En Italie, la question de la responsabilité des opérateurs de trottinettes pourrait évoluer rapidement, notamment si les actions en justice engagées par le Codacons aboutissent. À l’échelle européenne, les débats sur la sécurité et la réglementation de ces véhicules devraient s’intensifier, avec une possible harmonisation des règles au niveau de l’UE. Les opérateurs comme Lime, Bird et Dott devront s’adapter à un cadre juridique de plus en plus strict, sous peine de voir leurs licences suspendues ou leurs activités limitées. La prochaine échéance à surveiller reste janvier 2027, date à laquelle la Belgique prévoit de retirer définitivement les trottinettes électriques de ses rues.

Ces évolutions soulignent les défis posés par la micromobilité dans les grandes villes, entre innovation, sécurité et protection des usagers. Si les trottinettes restent un moyen de transport prisé pour leur praticité, leur usage devra désormais se conformer à des règles plus contraignantes, sous peine de sanctions ou d’interdictions.

Depuis le 16 mai 2026, les utilisateurs de trottinettes électriques à Rome doivent obligatoirement disposer d’une plaque d’identification (coût : 8,66 euros), d’une assurance, d’un casque, de feux et indicateurs de direction, et respecter une vitesse maximale de 20 km/h. Les trottinettes doivent également être équipées de freins et ne pas circuler sur les routes extra-urbaines.

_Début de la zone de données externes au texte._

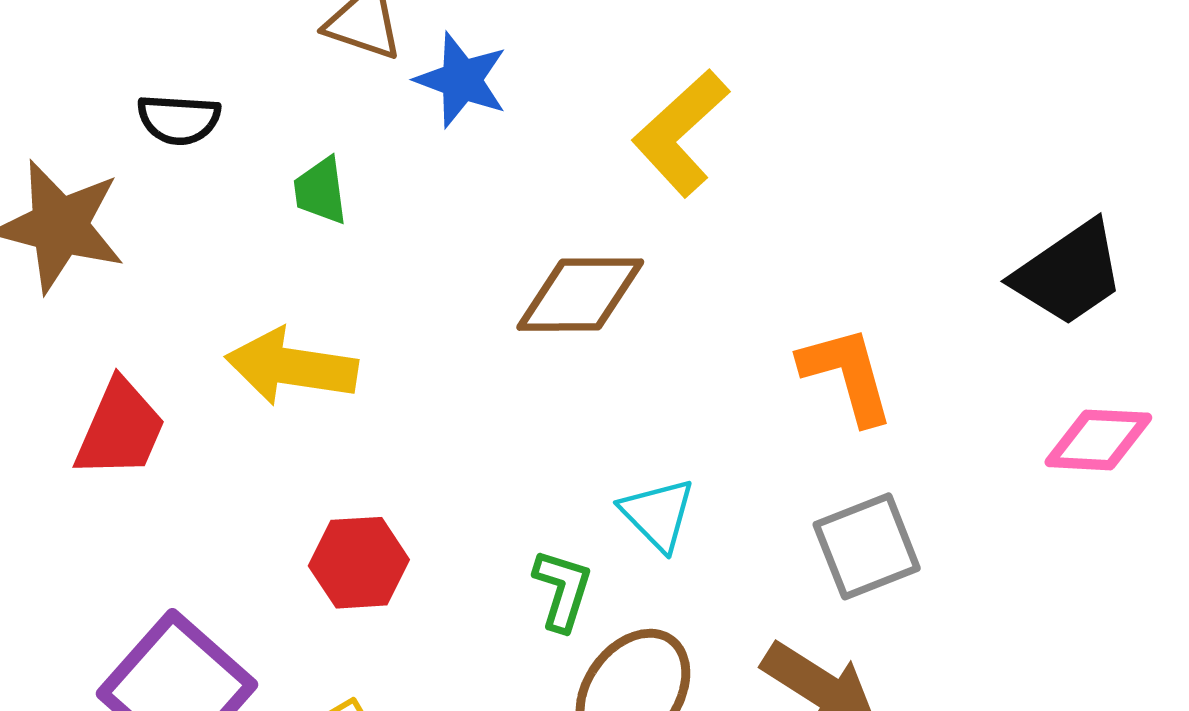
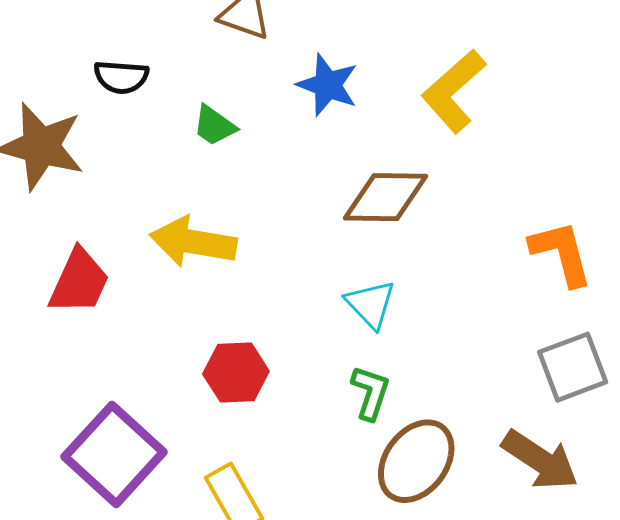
blue star: (461, 80) -> (328, 85), moved
green trapezoid: (320, 191) -> (214, 126), turned -48
cyan triangle: (658, 514) -> (370, 304), moved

Le défaut de plaque est passible d’une amende comprise entre 100 et 400 euros.

L’Autorité italienne de la concurrence a sanctionné les trois opérateurs pour avoir entravé l’accès aux trajets gratuits réservés aux abonnés du réseau de transport public romain (Metrebus). Les sociétés ont mis en place des structures organisationnelles inadéquates, rendant l’obtention des Pass gratuits longue et complexe. Par ailleurs, Bird a été épinglé pour la désactivation arbitraire des comptes de ses utilisateurs.